DOMINGO IV DEL TIEMPO DE PASCUA. CICLO C (Hch 13, 14.43-52; Sal 99, 2.3.5; Apoc 7, 9.14b-17; Jn 10, 27-30)

El profeta Isaías relata una conversación íntima entre Dios y su pueblo cuando este se queja de haber sido abandonado. En ella, el Señor afirma: “Mira, te llevo tatuado en la palma de mi mano” (49,16). Siempre ha sido así, se trata de una afirmación simbólica que remite a un acontecimiento real, a saber, que Dios no nos creó a las afueras de su vida, sino que nos fijó en su propia carne. Como dice Efesios: “Hemos sido creados en Cristo” (Ef 2,10). Así pues, nada sucede fuera del domino de Dios, aunque tantas veces lo parezca.
Con la resurrección de Jesús esta carne nuestra, recogida en su propia vida, se ha manifestado no solo acogida por el afecto de Dios, sino participando gloriosamente de su propia vida. Y es así como se completa la revelación de lo que “estaba escondido desde la fundación del mundo” (Ef 3,9).

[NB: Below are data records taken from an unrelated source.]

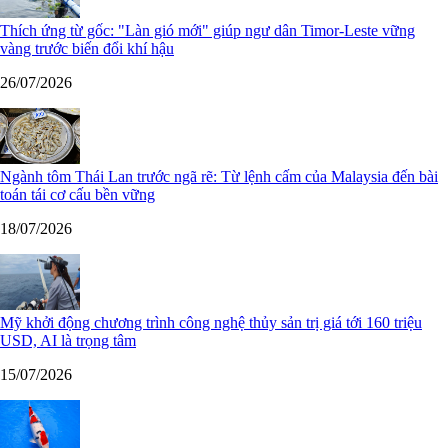
Thích ứng từ gốc: "Làn gió mới" giúp ngư dân Timor-Leste vững
vàng trước biến đổi khí hậu
26/07/2026
Ngành tôm Thái Lan trước ngã rẽ: Từ lệnh cấm của Malaysia đến bài
toán tái cơ cấu bền vững
18/07/2026
Mỹ khởi động chương trình công nghệ thủy sản trị giá tới 160 triệu
USD, AI là trọng tâm
15/07/2026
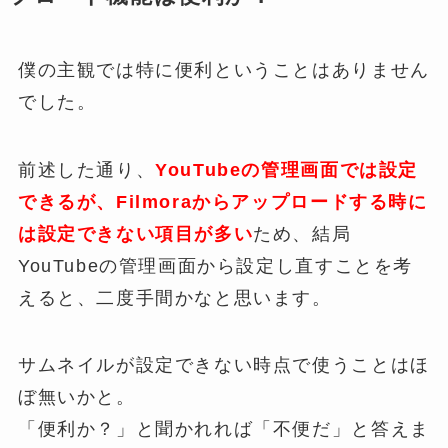
僕の主観では特に便利ということはありません
でした。
前述した通り、
YouTubeの管理画面では設定
できるが、Filmoraからアップロードする時に
は設定できない項目が多い
ため、結局
YouTubeの管理画面から設定し直すことを考
えると、二度手間かなと思います。
サムネイルが設定できない時点で使うことはほ
ぼ無いかと。
「便利か？」と聞かれれば「不便だ」と答えま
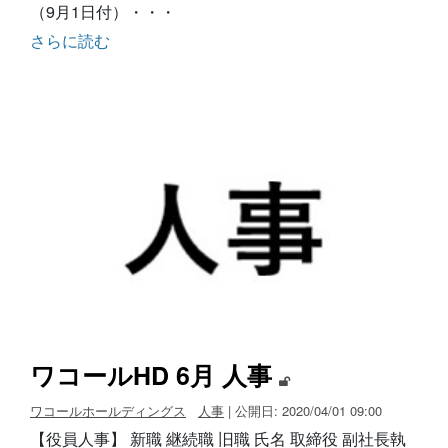
（9月1日付）・・・
さらに読む
ワコールHD 6月 人事
ワコールホールディングス
人事
| 公開日: 2020/04/01 09:00
【役員人事】 新職 継続職 旧職 氏名 取締役 副社長執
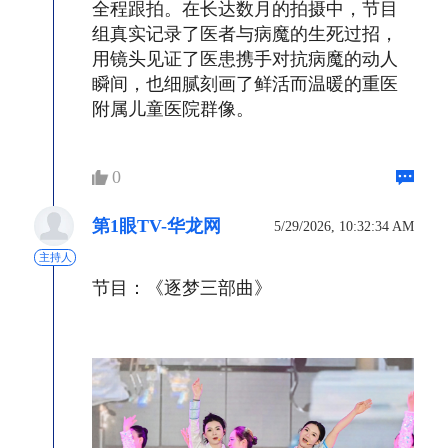
全程跟拍。在长达数月的拍摄中，节目
组真实记录了医者与病魔的生死过招，
用镜头见证了医患携手对抗病魔的动人
瞬间，也细腻刻画了鲜活而温暖的重医
附属儿童医院群像。
0
第1眼TV-华龙网
5/29/2026, 10:32:34 AM
主持人
节目：《逐梦三部曲》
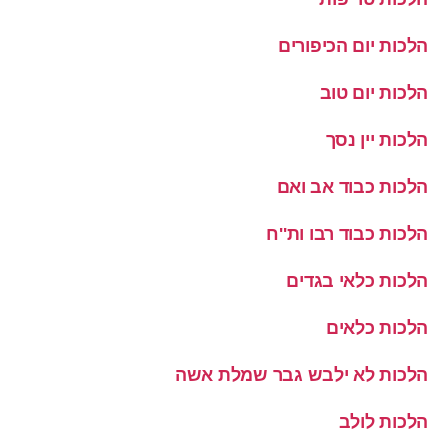
הלכות יום הכיפורים
הלכות יום טוב
הלכות יין נסך
הלכות כבוד אב ואם
הלכות כבוד רבו ות''ח
הלכות כלאי בגדים
הלכות כלאים
הלכות לא ילבש גבר שמלת אשה
הלכות לולב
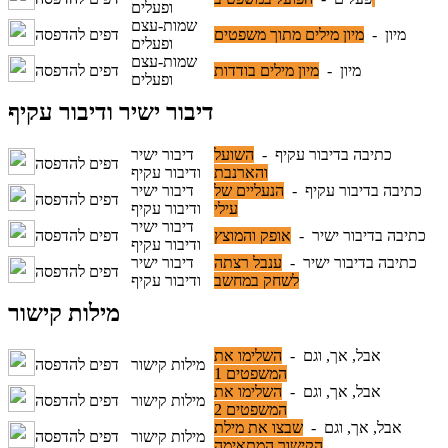
ופעלים
שמות-עצם
מיון -
מיון מילים מתוך משפטים
דפים להדפסה
ופעלים
שמות-עצם
מיון -
מיון מילים בודדות
דפים להדפסה
ופעלים
דיבור ישיר ודיבור עקיף
כתיבה בדיבור עקיף -
השועל
דיבור ישיר
דפים להדפסה
והארנבת
ודיבור עקיף
כתיבה בדיבור עקיף -
הנעליים של
דיבור ישיר
דפים להדפסה
עילי
ודיבור עקיף
דיבור ישיר
כתיבה בדיבור ישיר -
אופק והמוצץ
דפים להדפסה
ודיבור עקיף
כתיבה בדיבור ישיר -
ענבל רצתה
דיבור ישיר
דפים להדפסה
לשחק במחשב
ודיבור עקיף
מילות קישור
אבל, אך, וגם -
השלימו את
מילות קישור
דפים להדפסה
המשפטים 1
אבל, אך, וגם -
השלימו את
מילות קישור
דפים להדפסה
המשפטים 2
אבל, אך, וגם -
שבצו את מילת
מילות קישור
דפים להדפסה
הקישור המתאימה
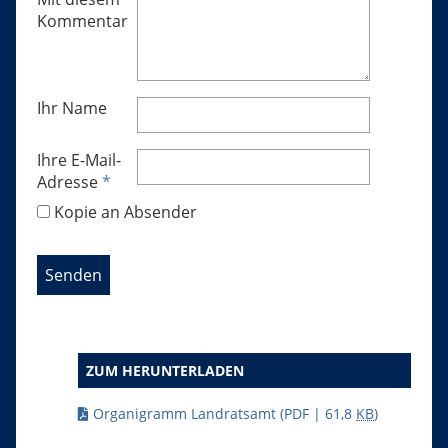
Kommentar
Ihr Name
Ihre E-Mail-
Adresse
*
Kopie an Absender
ZUM HERUNTERLADEN
Organigramm Landratsamt
(PDF | 61,8
KB
)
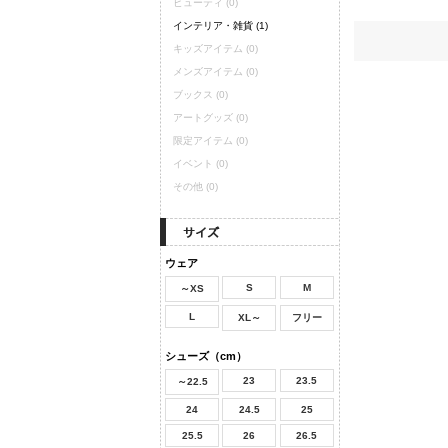
ビューティ
(0)
インテリア・雑貨
(1)
キッズアイテム
(0)
メンズアイテム
(0)
ブックス
(0)
アートグッズ
(0)
限定アイテム
(0)
イベント
(0)
その他
(0)
ウェア
S
M
～XS
L
XL～
フリー
シューズ（cm）
23
23.5
～22.5
24
24.5
25
25.5
26
26.5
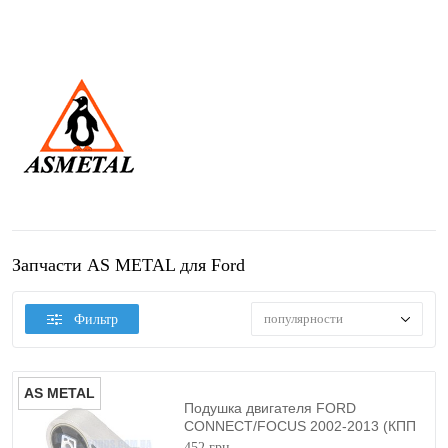
Запчасти AS METAL для Ford
популярности
Фильтр
AS METAL
Подушка двигателя FORD
CONNECT/FOCUS 2002-2013 (КПП
Нижняя) AS METAL
452 грн.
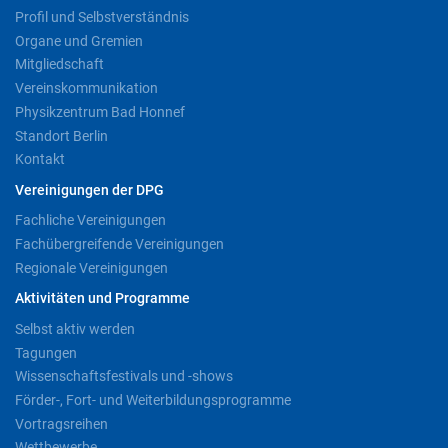
Profil und Selbstverständnis
Organe und Gremien
Mitgliedschaft
Vereinskommunikation
Physikzentrum Bad Honnef
Standort Berlin
Kontakt
Vereinigungen der DPG
Fachliche Vereinigungen
Fachübergreifende Vereinigungen
Regionale Vereinigungen
Aktivitäten und Programme
Selbst aktiv werden
Tagungen
Wissenschaftsfestivals und -shows
Förder-, Fort- und Weiterbildungsprogramme
Vortragsreihen
Wettbewerbe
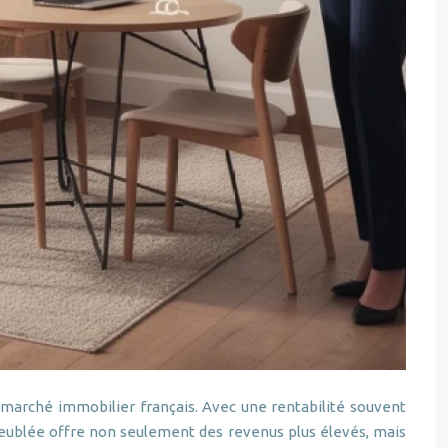
 marché immobilier français. Avec une rentabilité souvent
n meublée offre non seulement des revenus plus élevés, mais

Es este el contexto donde los cristianos escuchamos el evangelio de Juan que se proclama hoy y en el que en un fragmento bien pequeño se repite por dos veces que no seremos arrebatados de las manos del Padre, y esto porque Dios mismo, desde siempre, nos ha querido inscribir en la vida del Hijo eterno, para que allí participáramos de su gloria, porque el Padre y el Hijo son uno.
Por eso, al acoger la resurrección de Jesús como fuente de vida y pensamiento, y confesar que él es nuestro hogar de vida, se nos da a comprender que, si bien la creación y la historia no pocas veces no parecen más que un valle de lágrimas, nuestras vidas se manifestarán finalmente transfiguradas por la luminosidad del Hijo, como afirma hoy el Apocalipsis.
Una vez recibida la fe, una vez que se nos revela que estamos injertados en el tronco eternamente vivo de Cristo, solo queda abrir nuestro ser a la savia vivificadora que él nos da: escuchar y dejar que su palabra nos guíe.